Question

Range of resistivity for metals is?
(A)${10^{ - 6}}\Omega m$ to ${10^{ - 4}}\Omega m$
(B) ${10^{ - 7}}\Omega m$ to ${10^{ - 5}}\Omega m$
(C) ${10^{ - 8}}\Omega m$to ${10^{ - 6}}\Omega m$
(D) ${10^{ - 9}}\Omega m$ to ${10^{ - 7}}\Omega m$

Answer 1

Hint: Metals are good conductors of electricity, hence they have smaller resistivity compared to nonmetals and metalloids. The accurate answer to this question can’t be found using logic. The answer to this question must be remembered.

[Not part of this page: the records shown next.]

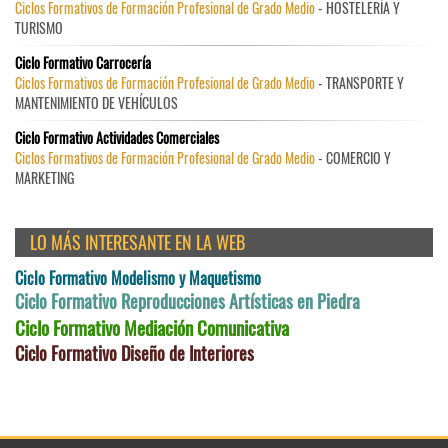
Ciclos Formativos de Formación Profesional de Grado Medio
- HOSTELERÍA Y
TURISMO
Ciclo Formativo Carrocería
Ciclos Formativos de Formación Profesional de Grado Medio
- TRANSPORTE Y
MANTENIMIENTO DE VEHÍCULOS
Ciclo Formativo Actividades Comerciales
Ciclos Formativos de Formación Profesional de Grado Medio
- COMERCIO Y
MARKETING
LO MÁS INTERESANTE EN LA WEB
Ciclo Formativo Modelismo y Maquetismo
Ciclo Formativo Reproducciones Artísticas en Piedra
Ciclo Formativo Mediación Comunicativa
Ciclo Formativo Diseño de Interiores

Complete step by step solution:
This is a fact-based question so one must remember that the range of resistivity for metals is ${10^{ - 8}}\Omega m$ to ${10^{ - 6}}\Omega m$.

Hence, the correct answer is option (C) ${10^{ - 8}}\Omega m$to ${10^{ - 6}}\Omega m$.

Additional information:
Resistivity is the property of a material that depicts how strongly it resists the flow of electrons through it.
A conductor is a type of material that allows the flow of charge (electric current) in one or more directions as electrons are loosely bonded to the atom. Materials made of metal are common electric conductors.
An electric insulator is a material in which the electron does not flow freely as it has its electrons tightly bonded to the atoms; a very small amount of current will flow through it under the influence of an electric field.
The range of resistivity of an insulator is ${10^{ - 4}}\Omega cm$ of heavily doped to ${10^3}\Omega cm$ of an undoped or intrinsic semiconductor.
There’s one more type of material known as semiconductor ${10^{12}}\Omega m$ to ${10^{20}}\Omega m$
The semiconductor material is a material that has an electric resistivity value lying between that of a conductor, such as metallic copper, and an insulator, such as wood. Its resistivity falls as its temperature rises which are opposite to that of metals as in them as the temperature increases the number of charge carriers also increases leading to less resistivity.

The range of resistivity of semiconductors is ${10^{ - 4}}\Omega cm$ of heavily doped to ${10^3}\Omega cm$ of an undoped or intrinsic semiconductor.

Note:
The order of resistivity of metal, nonmetal, and semiconductor is in the order of insulator>semiconductor>metal. This all happens due to the atom’s ability to bind the electron; this determines the energy in the atom that prevents the electron from moving under an external electric field.